Si SFR continue à reculer, Free et Bouygues dans un contexte de performances commerciales moindre continuent de performer financièrement quand Orange marque le pas, conséquence, de la Soshisation de notre stratégie pour stopper l’hémorragie.


8) La direction s’entête à dire qu’il « n’y a aucun projet économique » et pourtant c’est la seule stratégie qu’elle applique réellement depuis des années pour tenter de maintenir à flot le périmètre France faute d’innovation, d’ingéniosité et de prise de risque …
La direction affirme qu’il n’existe « aucun projet économique » dans cette réorganisation, alors même que les faits démontrent le contraire : les seuls plans réellement structurés et chiffrés du groupe depuis plusieurs
années sont des plans d’économies, seule méthode qu’elle a trouvée pour maintenir à flot le périmètre France.

➢Scale Up (2019–2022) : 1 Md€ d’économies nettes réalisées sur les OPEX, soit 705 M€ hors inflation (-5 %). Dans ce total, 405 M€ proviennent des frais de personnel, 134 M€ des frais généraux et 117 M€ des impôts et taxes.
➢Efficiency (dès 2023) : objectif de 600 M€ d’économies nettes, par l’accélération des leviers déjà engagés (immobilier, achats, RPA, digitalisation en Europe, refonte du modèle de travail, mutualisations diverses). À fin 2024, 382 M€ avaient déjà été atteints, soit les deux tiers de l’objectif, principalement grâce à Orange France (84 % des économies) et pour l’essentiel sur les frais de personnel (55 %).

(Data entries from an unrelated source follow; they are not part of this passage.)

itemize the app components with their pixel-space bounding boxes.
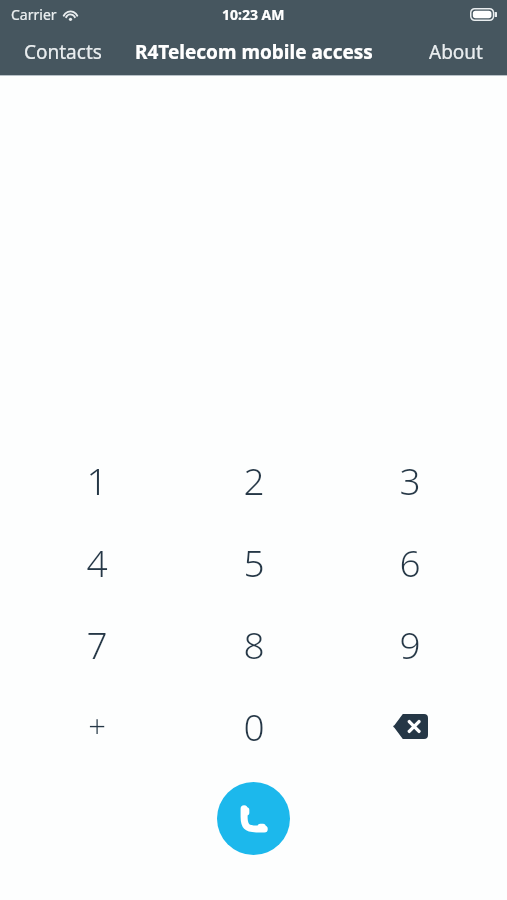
staticText: 3 — [399, 455, 421, 505]
staticText: Carrier — [11, 5, 57, 24]
button[interactable]: 2 — [194, 439, 314, 521]
staticText: 4 — [86, 537, 108, 587]
staticText: 1 — [86, 455, 108, 505]
button[interactable]: 6 — [350, 521, 470, 603]
staticText: Contacts — [24, 39, 102, 65]
button[interactable]: 9 — [350, 603, 470, 685]
staticText: 2 — [243, 455, 265, 505]
button[interactable]: Call — [217, 782, 290, 855]
button[interactable]: Backspace — [350, 685, 470, 767]
button[interactable]: 7 — [37, 603, 157, 685]
staticText: 8 — [243, 619, 265, 669]
staticText: 6 — [399, 537, 421, 587]
staticText: 9 — [399, 619, 421, 669]
button[interactable]: 4 — [37, 521, 157, 603]
staticText: 5 — [243, 537, 265, 587]
button[interactable]: + — [37, 685, 157, 767]
button[interactable]: 5 — [194, 521, 314, 603]
staticText: 10:23 AM — [222, 5, 285, 24]
staticText: 7 — [86, 619, 108, 669]
button[interactable]: 1 — [37, 439, 157, 521]
staticText: 0 — [243, 701, 265, 751]
staticText: About — [429, 39, 483, 65]
staticText: + — [88, 705, 106, 747]
button[interactable]: 8 — [194, 603, 314, 685]
button[interactable]: Contacts — [0, 29, 126, 75]
button[interactable]: 0 — [194, 685, 314, 767]
staticText: R4Telecom mobile access — [135, 39, 373, 65]
button[interactable]: 3 — [350, 439, 470, 521]
button[interactable]: About — [405, 29, 507, 75]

Ces chiffres sont confirmés par les annonces du Directeur Financier et Stratégie d’Orange France, qui a indiqué en mars 2025 que, d’ici 2030, l’entreprise devra réaliser 700 M€ de réductions supplémentaires et +1,1 Md€ de croissance du chiffre d’affaires en France.
Dans ces conditions, il est illusoire de prétendre que cette réorganisation ne poursuivrait aucun objectif économique et financier. Derrière le discours officiel, les faits rappellent qu’Orange s’inscrit bien dans une logique d’économies massives sauf à prétendre qu’Orange a changé de statut et se retrouverait être une association de loi 1901


9) Vous dites strictement aucun impact en termes d’emplois en lien avec la GEPP et pourtant :
La direction affirme que la réorganisation n’aura pas pour objet de réduire les effectifs et que chaque salarié conservera un poste dans l’organisation cible.
Par ailleurs, la GEPP 2025-2027 communiquée au Comité Groupe France met en évidence une liste de métiers en décroissance :

➢Fonctions support (Finance, Ressources Humaines hors Santé, Animation et Processus, Marketing hors Customer Data Intelligence, Communication, Management, Management de projet sauf activités commerciales OB).
➢Métiers commerciaux (animation commerciale, back-office ventes et relation client).
➢Métiers techniques (back-office technique hors pilote opérations clients, exploitation et maintenance hors expert en ingénierie).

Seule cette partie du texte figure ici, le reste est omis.